Actually, it's much more of a shame that you guys want to erect the statue of a white Western invader alongside the statue of the guy who tried to defend your land from the invader. *Sheer lack of pride I'd say (common among brown people).* Europeans would never erect statues of their Turkish or Mongol invaders, ever! And that's pride!

Reactions: Like Like:
3


----------



## Armstrong

Apocalypse said:


> Actually, it's much more of a shame that you guys want to erect the statue of a white Western invader alongside the statue of the guy who tried to defend your land from the invader. *Sheer lack of pride I'd say (common among brown people).* Europeans would never erect statues of their Turkish or Mongol invaders, ever! And that's pride!

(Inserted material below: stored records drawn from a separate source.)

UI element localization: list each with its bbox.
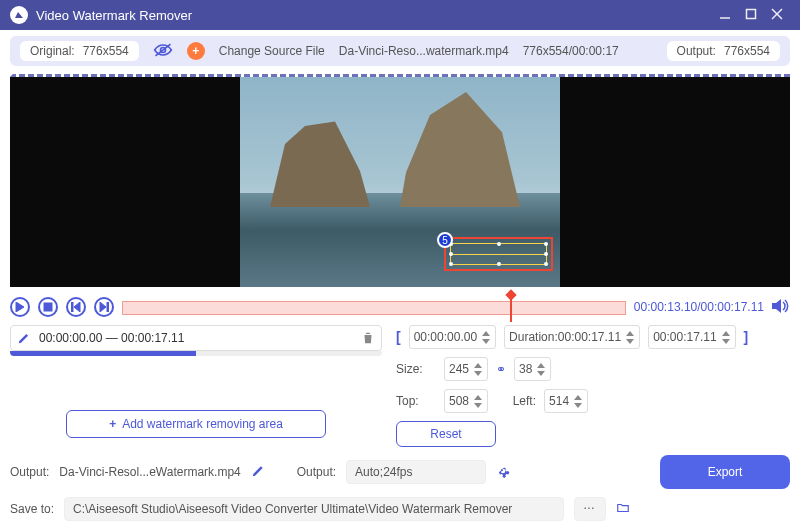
width-field[interactable]: 245 [444,357,488,381]
svg-marker-23 [474,395,482,400]
add-watermark-area-button[interactable]: + Add watermark removing area [66,410,326,438]
svg-marker-16 [626,339,634,344]
selection-tag[interactable]: 5 [437,232,453,248]
svg-marker-8 [74,302,80,312]
source-info: 776x554/00:00:17 [523,44,619,58]
app-title: Video Watermark Remover [36,8,712,23]
output-format-field[interactable]: Auto;24fps [346,460,486,484]
source-filename: Da-Vinci-Reso...watermark.mp4 [339,44,509,58]
close-button[interactable] [764,8,790,23]
output-dim-chip: Output: 776x554 [667,41,780,61]
top-field[interactable]: 508 [444,389,488,413]
svg-marker-20 [474,371,482,376]
svg-marker-24 [474,403,482,408]
browse-path-button[interactable]: … [574,497,606,521]
left-label: Left: [496,394,536,408]
svg-marker-17 [722,331,730,336]
duration-field[interactable]: Duration:00:00:17.11 [504,325,640,349]
segment-range-text: 00:00:00.00 — 00:00:17.11 [39,331,353,345]
output-format-label: Output: [297,465,336,479]
range-end-bracket[interactable]: ] [744,329,749,345]
export-button[interactable]: Export [660,455,790,489]
open-folder-icon[interactable] [616,501,630,518]
watermark-selection-box[interactable] [444,237,553,271]
video-preview[interactable]: 5 [10,77,790,287]
step-fwd-button[interactable] [94,297,114,317]
start-time-field[interactable]: 00:00:00.00 [409,325,496,349]
transport-bar: 00:00:13.10/00:00:17.11 [10,293,790,321]
segment-progress [10,351,382,356]
svg-marker-13 [482,331,490,336]
brush-icon [17,331,31,345]
rename-output-icon[interactable] [251,464,265,481]
svg-marker-12 [772,299,781,313]
svg-marker-22 [537,371,545,376]
params-panel: [ 00:00:00.00 Duration:00:00:17.11 00:00… [396,325,790,447]
spin-down-icon[interactable] [481,337,491,345]
minimize-button[interactable] [712,8,738,23]
svg-marker-6 [16,302,24,312]
play-button[interactable] [10,297,30,317]
app-logo-icon [10,6,28,24]
svg-marker-26 [574,403,582,408]
save-to-label: Save to: [10,502,54,516]
step-back-button[interactable] [66,297,86,317]
timeline-scrubber[interactable] [122,297,626,317]
svg-marker-15 [626,331,634,336]
original-label: Original: [30,44,75,58]
height-field[interactable]: 38 [514,357,551,381]
output-label: Output: [677,44,716,58]
preview-toggle-icon[interactable] [153,43,173,60]
playhead[interactable] [510,294,512,322]
reset-button[interactable]: Reset [396,421,496,447]
range-start-bracket[interactable]: [ [396,329,401,345]
output-filename: Da-Vinci-Resol...eWatermark.mp4 [59,465,240,479]
delete-segment-icon[interactable] [361,331,375,345]
original-dim: 776x554 [83,44,129,58]
svg-marker-18 [722,339,730,344]
timeline-segment[interactable] [122,301,626,315]
svg-rect-7 [44,303,52,311]
original-dim-chip: Original: 776x554 [20,41,139,61]
change-source-button[interactable]: Change Source File [219,44,325,58]
add-source-icon[interactable]: + [187,42,205,60]
save-path-field[interactable]: C:\Aiseesoft Studio\Aiseesoft Video Conv… [64,497,564,521]
svg-marker-25 [574,395,582,400]
end-time-field[interactable]: 00:00:17.11 [648,325,735,349]
svg-rect-11 [107,302,109,312]
aspect-link-icon[interactable]: ⚭ [496,362,506,376]
spin-up-icon[interactable] [481,329,491,337]
format-settings-icon[interactable] [496,464,510,481]
bottom-panel: Output: Da-Vinci-Resol...eWatermark.mp4 … [10,455,790,521]
svg-marker-19 [474,363,482,368]
plus-icon: + [109,417,116,431]
add-watermark-label: Add watermark removing area [122,417,283,431]
maximize-button[interactable] [738,8,764,23]
size-label: Size: [396,362,436,376]
segment-panel: 00:00:00.00 — 00:00:17.11 + Add watermar… [10,325,382,447]
top-label: Top: [396,394,436,408]
svg-marker-14 [482,339,490,344]
timecode-display: 00:00:13.10/00:00:17.11 [634,300,764,314]
svg-rect-9 [71,302,73,312]
svg-marker-21 [537,363,545,368]
left-field[interactable]: 514 [544,389,588,413]
top-toolbar: Original: 776x554 + Change Source File D… [10,36,790,66]
segment-item[interactable]: 00:00:00.00 — 00:00:17.11 [10,325,382,351]
output-file-label: Output: [10,465,49,479]
stop-button[interactable] [38,297,58,317]
video-frame[interactable]: 5 [240,77,560,287]
title-bar: Video Watermark Remover [0,0,800,30]
svg-marker-10 [100,302,106,312]
volume-icon[interactable] [772,298,790,317]
svg-rect-1 [747,9,756,18]
output-dim: 776x554 [724,44,770,58]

On the contrary its so far into the past that I'm not sure if many of us can relate to the nationalistic element of it, especially when there wasn't an conceptualization then of present day nation-states and by extension nationalism.


----------



## Maira La

Armstrong said:


> On the contrary its so far into the past that I'm not sure if many of us can relate to the *nationalistic element* of it, especially when there wasn't an conceptualization then of present day nation-states and by extension nationalism.



Yes there was. Alexander considered the *nations living to the "East" of Europe to be uncivilized.* However, he was impressed by the intelligence of the Persian people.


----------



## Armstrong

Apocalypse said:


> Yes there was. Alexander considered the *nations living to the "East" of Europe to be uncivilized.* However, he was impressed by the intelligence of the Persian people.



Oh bhai, I was referring to that in the context of Nationalism and Statehood. As I implied in my earlier post : If you'd talk about an Azad Kurdistan to Saladin or a Greater Afghanistan, in the sense it is talked about, to Shershah Suri, they'd think your bonkers.


----------



## devgupt

Armstrong said:


> I think, this Poros fellow belongs as much to India as Asoka or Buddha belong to Pakistan because these lands of ours were considered, more or less, as one body even if there wasn't any unity between the different Maharajas or Rajas of the Indian Sub-continent, hence the term 'Sub-continent', and we as its successor states can and should claim pride in each and everyone of these civilizations. I am proud of Shershah Suri for the GT road and the vision of what a good, traveler friendly road network should look like but I'm equally proud of Asoka for his concepts of what an egalitarian society in the context of those times, could be.



Very nice argument. Fully concur with you

Reactions: Like Like:
3


----------



## Tshering22

Boy!... I never knew there would be so much clamour for king Purushottama in Pakistan..!

Reactions: Like Like:
1


----------



## Irfan Baloch

Avatar said:


> IMO it's a great initiative if carried out without twisting facts.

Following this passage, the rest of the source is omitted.